I have a process that bulk inserts into a table from a CSV. I now have requirements that some data coming from the CSV will contain ‘updated’ records (data that was imported previously but now have changes).
At this point I have a table full of duplicates. Is it possible to have BULK INSERT update (or even delete before insert) the records based on the PK?
I would rather not add a second step to this process to remove duplicates.
Edit: Instead of a staging table I’m just going to run the a delete query similar to the following
declare @tbl table
(
id int,
ref nvarchar(10)
)
insert into @tbl
values(1, 'AAAA'),
(2, 'BBBB'),
(3, 'CCCC'),
(4, 'AAAA'),
(5, 'BBBB'),
(6, 'AAAA')
delete from @tbl where id in (
select id from
(
select
id,
ref,
RANK() OVER(partition by ref order by id desc) as rnk
from @tbl) d
where rnk > 1
)
select * from @tbl
If it were me, I would load to a staging table and do the dupout from there.

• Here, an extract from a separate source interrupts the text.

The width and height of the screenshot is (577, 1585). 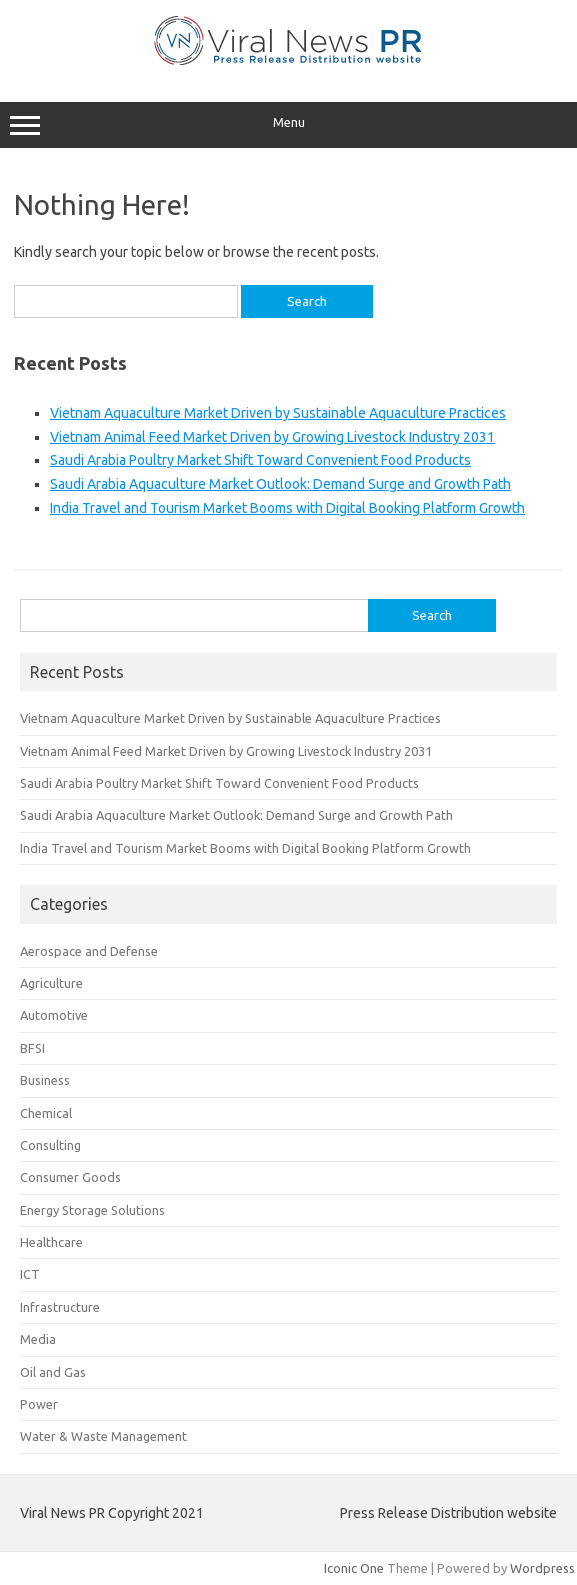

I’m not sure if BCP has that functionality, but I would be concerned about any sort of logic being done that I don’t have direct and visible control over.
It would also prevent you from being able to do QC checks based on the data you are loading. With a staging table you can do a PK comparison of some sort to make sure you have the correct number of distinct values.